In Figure 12.128, the eight vertices of odd degree in the graph of the subdivision are circled in green. We have added duplicate edges between the pairs of vertices, which changes the degrees of the vertices to even degrees so the resulting multigraph has an Euler circuit. In other words, we have eulerized the graph.

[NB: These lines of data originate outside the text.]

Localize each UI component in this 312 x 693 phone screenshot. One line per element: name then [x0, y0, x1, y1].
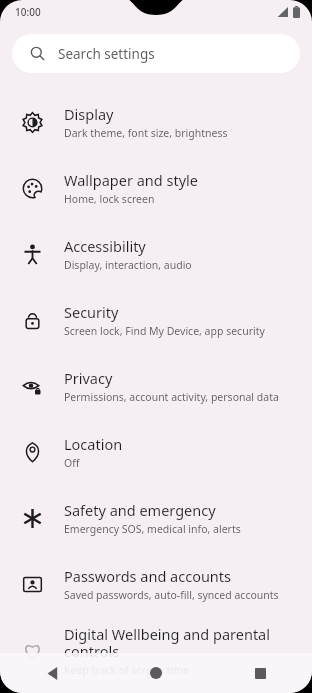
button[interactable]: Home — [104, 653, 208, 693]
staticText: Keep track of screen time — [64, 663, 189, 677]
button[interactable]: Accessibility — [0, 221, 312, 287]
staticText: Display — [64, 104, 114, 124]
staticText: Screen lock, Find My Device, app securit… — [64, 324, 265, 338]
staticText: Safety and emergency — [64, 500, 216, 520]
button[interactable]: Search settings — [12, 34, 300, 73]
button[interactable]: Wallpaper and style — [0, 155, 312, 221]
button[interactable]: Security — [0, 287, 312, 353]
button[interactable]: Location — [0, 419, 312, 485]
staticText: Home, lock screen — [64, 192, 155, 206]
staticText: Security — [64, 302, 119, 322]
button[interactable]: Passwords and accounts — [0, 551, 312, 617]
staticText: Saved passwords, auto-fill, synced accou… — [64, 588, 279, 602]
button[interactable]: Privacy — [0, 353, 312, 419]
button[interactable]: Digital Wellbeing and parental controls — [0, 617, 312, 683]
staticText: Passwords and accounts — [64, 566, 232, 586]
button[interactable]: Display — [0, 89, 312, 155]
button[interactable]: Back — [0, 653, 104, 693]
staticText: Privacy — [64, 368, 113, 388]
staticText: 10:00 — [15, 5, 41, 19]
staticText: Search settings — [58, 45, 155, 63]
staticText: Accessibility — [64, 236, 146, 256]
button[interactable]: Safety and emergency — [0, 485, 312, 551]
staticText: Emergency SOS, medical info, alerts — [64, 522, 241, 536]
staticText: Permissions, account activity, personal … — [64, 390, 279, 404]
staticText: Dark theme, font size, brightness — [64, 126, 228, 140]
staticText: Location — [64, 434, 123, 454]
button[interactable]: Recent apps — [208, 653, 312, 693]
staticText: Off — [64, 456, 80, 470]
staticText: Digital Wellbeing and parental controls — [64, 624, 296, 661]
staticText: Wallpaper and style — [64, 170, 198, 190]
staticText: Display, interaction, audio — [64, 258, 192, 272]
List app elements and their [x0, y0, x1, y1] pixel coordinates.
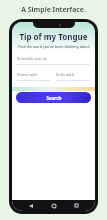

The duplicate edges in the eulerized graph correspond to blocks that our delivery person would have to travel twice. By keeping these duplicate edges to a minimum, we ensure the shortest possible route. It can be challenging to determine the fewest duplicate edges needed to eulerize a graph, but you can never do better than half the number of odd vertices. In the graph in Figure 12.128, we have found a way to fix the eight vertices of odd degree with only four duplicate edges. Since four is half of eight, we will never do better.
Checkpoint
IMPORTANT! The duplicate edges that we add indicate places where the route will pass twice. An entirely new edge between two vertices that were not previously adjacent would indicate that our postal delivery person created a new road through someone’s property! So, we can duplicate existing edges, but we cannot create new ones.
Example 12.28
Eulerizing Graphs
Use Graph A and multigraphs B, C, D, and E given in Figure 12.129 to answer the questions.
- Which of the multigraphs are not eulerizations of Graph A? Explain your answer.
- Which eulerization of Graph A uses the fewest duplicate edges? How many does it use?
- Is it possible to eulerize Graph A using fewer duplicate edges than your answer to part 2? If so, give an example. If not, explain why not.
Solution
- Multigraph B is not an eulerization of A because the edge N between vertices c and d is not a duplicate of an existing edge. Multigraph E is not an eulerization of A because vertices b and e have odd degree.
- Multigraph C uses 3 duplicate edges while multigraph D only uses 2. So, D uses the fewest.
- Since there were four vertices of odd degree in Graph A, the fewest number of edges that could possibly eulerize the graph is half of four, which is two. So, it is not possible to eulerize Graph A using fewer edges.
Your Turn 12.28
Checkpoint
IMPORTANT! Since only duplicate edges can be added to eulerize a graph, it is not possible to eulerize a disconnected graph.
WORK IT OUT
In The Wonderful Wizard of Oz, written by L. Frank Baum and illustrated by W. W. Denslow, the region of the Emerald City lies at the center of the magical land of Oz, with Gillikin Country to the north, Winkie Country to the east, Munchkin Country to the west, and Quadling Country to the south. Munchkin Country and Winkie Country each shares a border with Gillikin Country and Quadling Country. Let’s apply graph theory to Dorothy’s famous journey through Oz. Draw a graph in which each vertex is one of the regions of Oz. Then answer each question:
- Is there an Euler trail circuit that Dorothy could follow, instead of the yellow brick road, to lead her from the land of the Munchkins, through all the regions of Oz and back, passing over each border exactly once? If not, how could the graph be Eulerized most efficiently?
- What is the chromatic number of the graph? Find a graph coloring that demonstrates your answer and use it to draw and color a graph of Oz.